Place aux interrogations, après l’euphorie suscitée par l’affaire. Pourquoi, malgré les campagnes de sensibilisation du Conseil du coton et de l’anacarde (CCA) contre les conséquences de la sortie frauduleuse du cajou par les frontières terrestres, le phénomène a du mal à être enrayé ? Da Pierre aurait-il pris autant de risque en affrontant lui-même les trafiquants, s’il n’est pas natif de Bondoukou ? En effet, que dira-t-on du directeur des douanes si c’est de sa ville que fuit l’anacarde vers le Ghana voisin ? Présent dans la « ville aux mille mosquées » au moment du convoi frauduleux, le chef des soldats de l’économie pouvait-il être informé sans réagir comme il l’a fait ? Où étaient les douaniers affectés à Bondoukou lorsque les camions ont quitté la ville en direction du Ghana ?
Ces trafiquants de noix de cajou ne sont pas des anonymes, à Bondoukou. Organisés en groupes, ils ont des noms et des visages. A. K. alias John, Gnabia, K. K. Jean-Paul (le téméraire qui a délibérément percuté le pare-choc avant de la voiture du Colonel-Major des douanes), O. Y. alias Oyak. Et bien d’autres encore. Ils opèrent au vu et au su de tous. Contactés, John et Gnabia n’ont pas accepté répondre à nos questions.
Au début de la campagne 2018, l’hystérique Jean-Paul a menacé de mort quelqu’un qui essayait de bloquer son convoi sur l’axe Gouméré-Nao. Peu avant l’altercation avec le patron des douanes, le même groupe s’est violemment pris à une équipe de télévision partie à Bondoukou faire un reportage sur l’exportation illicite de l’anacarde. Les trafiquants ont confisqué le matériel de reportage du journaliste Eugène Atoubé avant que la police restitue les caméras qu’elle dit avoir trouvées « abandonnées dans un caniveau ». L’équipe a été contrainte de retourner à Abidjan sans avoir tourné à Bondoukou.
Des forces de sécurité qui cèdent à l’argent
Le sentiment d’invincibilité et de toute-puissance qui anime ces « mafieux » est renforcé par la complicité des forces de sécurité (militaires, gendarmes, policiers, douaniers) postées sur les voies de passage, le long de la frontière avec le Ghana. À chacune d’elles, des sommes d’argent sont remises pour laisser passer les convois de noix de cajou. Un exportateur frauduleux nous l’a confirmé. « Tout le monde mange sur la frontière », assure-t-il.

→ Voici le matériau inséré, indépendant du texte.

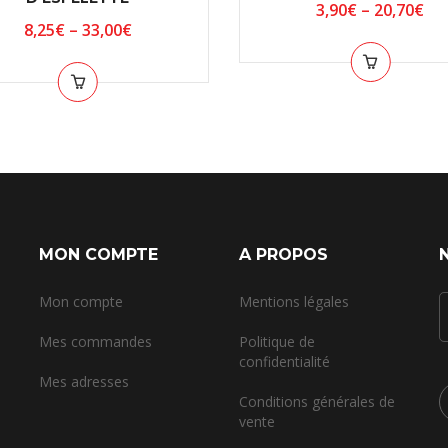
3,90
€
–
20,70
€
8,25
€
–
33,00
€
MON COMPTE
A PROPOS
Mon compte
Mentions légales
Mes commandes
Politique de
confidentialité
Mes adresses
Conditions générales de
vente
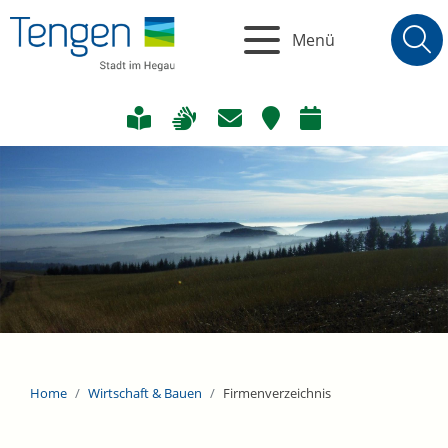
Menü
Home
Wirtschaft & Bauen
Firmenverzeichnis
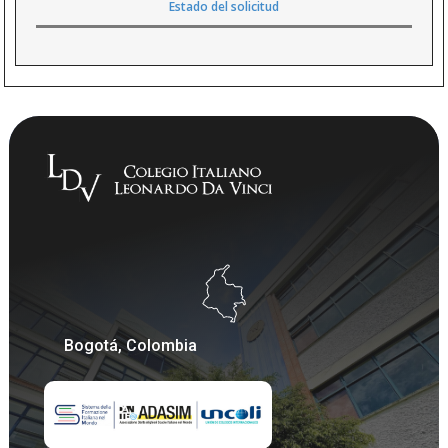
Estado del solicitud
Bogotá, Colombia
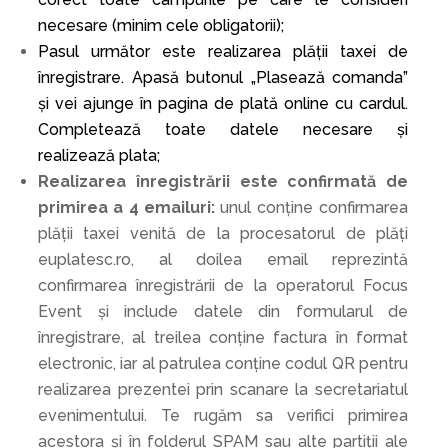
necesare (minim cele obligatorii);
Pasul următor este realizarea plății taxei de
înregistrare. Apasă butonul „Plasează comanda”
şi vei ajunge în pagina de plată online cu cardul.
Completează toate datele necesare şi
realizează plata;
Realizarea înregistrării este confirmată de
primirea a 4 emailuri:
unul conține confirmarea
plății taxei venită de la procesatorul de plăți
euplatesc.ro, al doilea email reprezintă
confirmarea înregistrării de la operatorul Focus
Event şi include datele din formularul de
înregistrare, al treilea conține factura în format
electronic, iar al patrulea conține codul QR pentru
realizarea prezentei prin scanare la secretariatul
evenimentului. Te rugăm sa verifici primirea
acestora şi în folderul SPAM sau alte partiții ale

L’homme en veut pour preuve le temps long qu’a « délibérément » mis la gendarmerie avant de répondre à la sollicitation du directeur des douanes, en pleine brousse face à des surexcités.

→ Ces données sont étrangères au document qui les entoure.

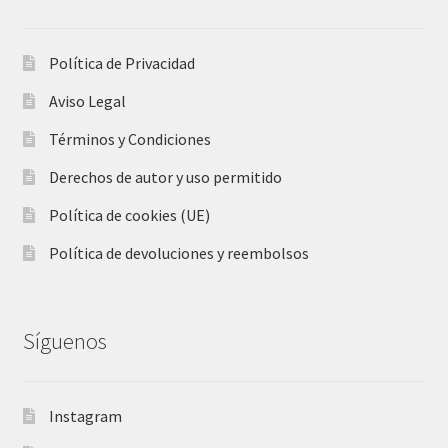
Política de Privacidad
Aviso Legal
Términos y Condiciones
Derechos de autor y uso permitido
Política de cookies (UE)
Política de devoluciones y reembolsos
Síguenos
Instagram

Le trafic fait empocher de l’argent. Facilement. Les unités spéciales envoyées dans le Gontougo pour combattre la fuite des produits ne résistent pas aux sommes faramineuses que leur donnent les exportateurs illégaux. Environ 1,2 million de francs CFA par camion et pour moins de 20 km à parcourir. Des faux frais de route distribués entre les forces en présence : corps habillés (toutes uniformes confondues) et autres bandes de racketteurs. Notamment des jeunes. De l’argent cadeau. Exactement comme en 2013. Des douaniers s’étaient battus à cause de l’argent de l’anacarde. Chacun voulant contrôler le butin. L’affaire avait fait grand bruit.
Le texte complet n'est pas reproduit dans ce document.